■ **ACTION ITEM**
Could you print exactly the lines from the one that contains "他サイトでの再配布や譲渡、複製" to the end of the data, both ends included, and nothing else? Skip the pictures.

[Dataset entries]
____________

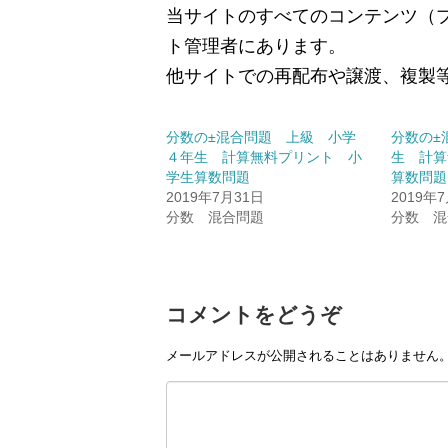
当サイトのすべてのコンテンツ（
ト管理者にあります。
他サイトでの再配布や譲渡、複製
分数の±混合問題 上級 小学
分数の±
４年生 計算無料プリント 小
生 計算
学生算数問題
算数問題
2019年7月31日
2019年
分数 混合問題
分数 混
コメントをどうぞ
メールアドレスが公開されることはありません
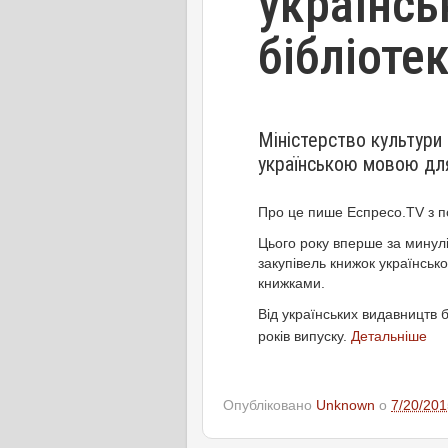
українсь
бібліоте
Міністерство культури 
українською мовою для
Про це пише Еспресо.
TV
з 
Цього року вперше за минул
закупівель книжок українсь
книжками.
Від українських видавництв
років випуску.
Детальніше
Опубліковано
Unknown
о
7/20/201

____________

■ **ANSWER BELOW**
他サイトでの再配布や譲渡、複製
分数の±混合問題 上級 小学
分数の±
４年生 計算無料プリント 小
生 計算
学生算数問題
算数問題
2019年7月31日
2019年
分数 混合問題
分数 混
コメントをどうぞ
メールアドレスが公開されることはありません
українсь
бібліоте
Міністерство культури 
українською мовою для
Про це пише Еспресо.
TV
з 
Цього року вперше за минул
закупівель книжок українсь
книжками.
Від українських видавництв
років випуску.
Детальніше
Опубліковано
Unknown
о
7/20/201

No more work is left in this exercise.